▸ Required action: Quote exactly, and only, the lines from the one containing "Find the location" through the end of the material below. Skip pictures.

▸ Provided information:

********************

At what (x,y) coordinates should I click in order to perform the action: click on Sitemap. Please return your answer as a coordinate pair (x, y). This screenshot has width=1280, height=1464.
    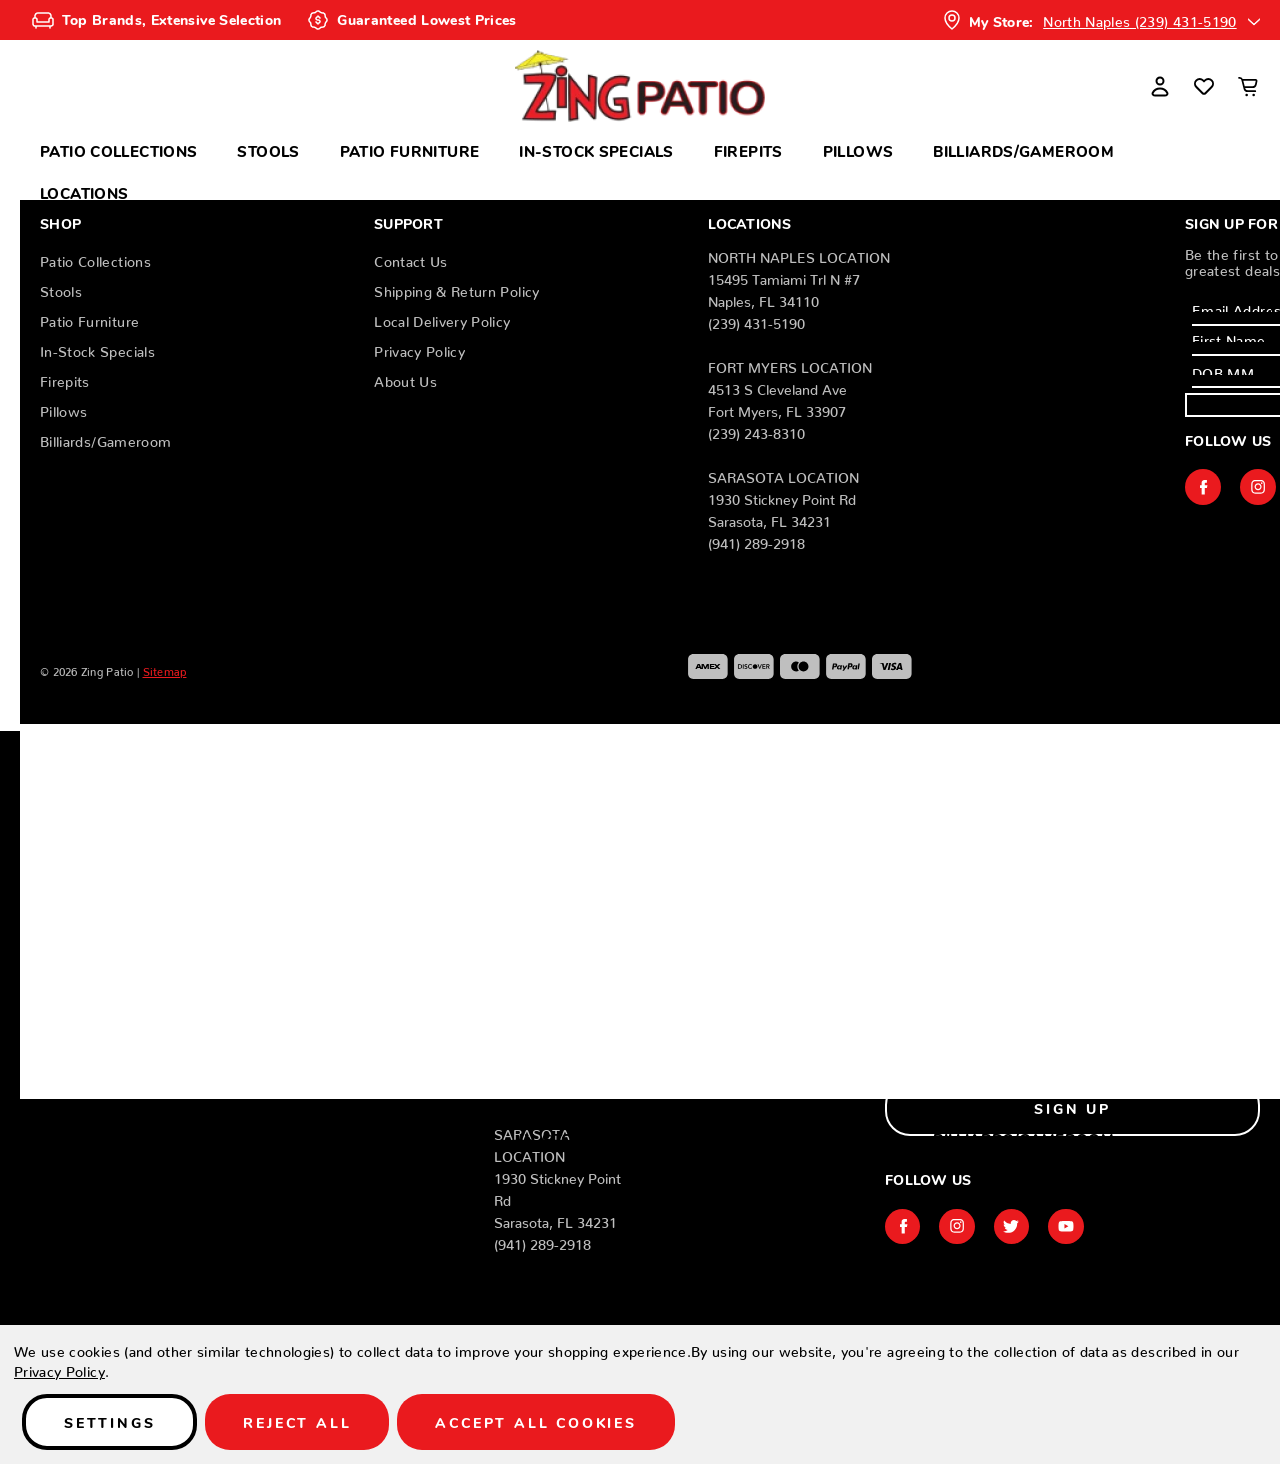
    Looking at the image, I should click on (165, 669).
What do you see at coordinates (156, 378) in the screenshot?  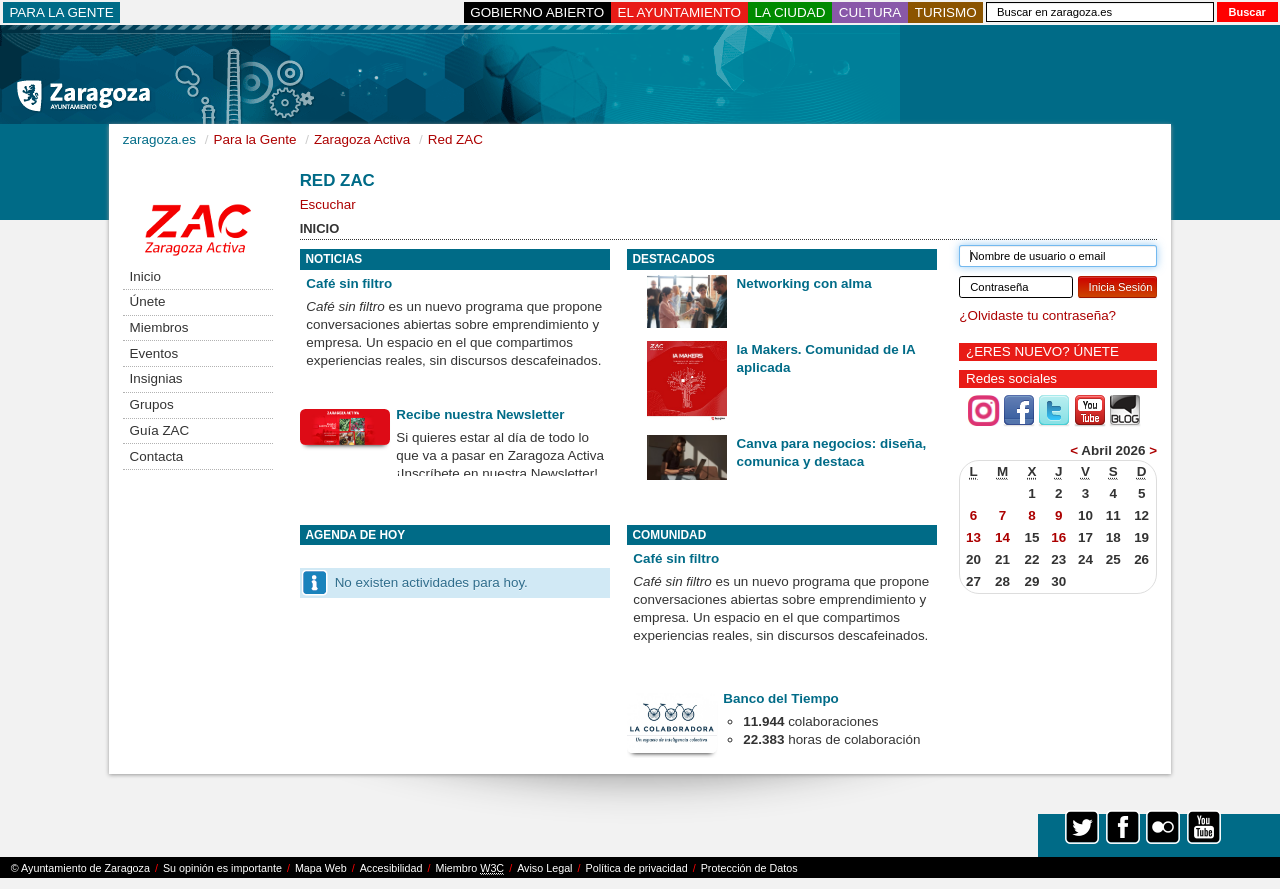 I see `Insignias` at bounding box center [156, 378].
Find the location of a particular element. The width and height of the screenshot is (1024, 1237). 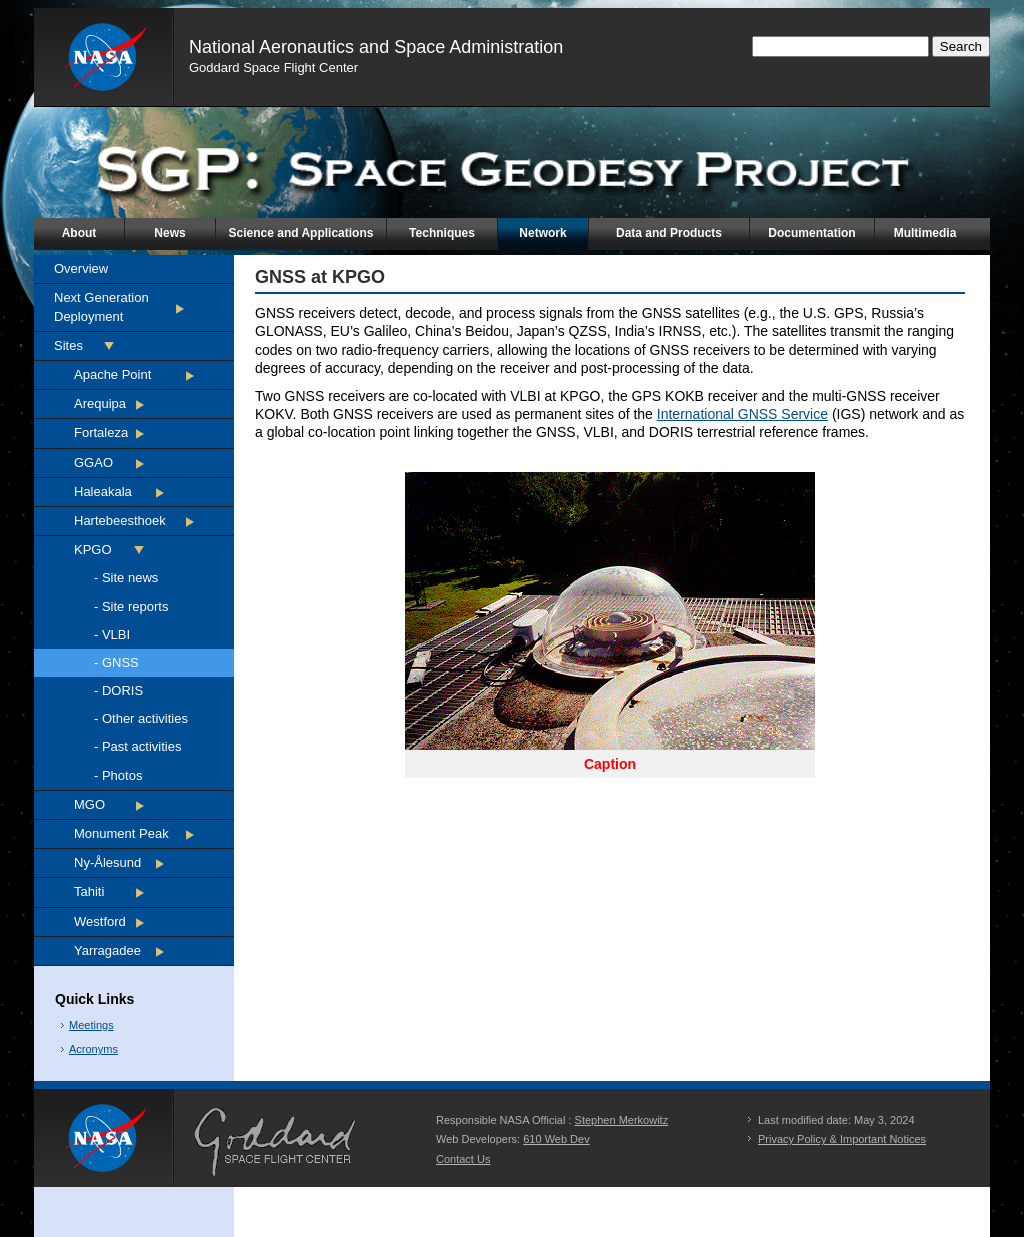

- GNSS is located at coordinates (116, 662).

********************

▸ Your response:
Find the location of a particular element. The width and height of the screenshot is (1024, 1237). 

- GNSS is located at coordinates (116, 662).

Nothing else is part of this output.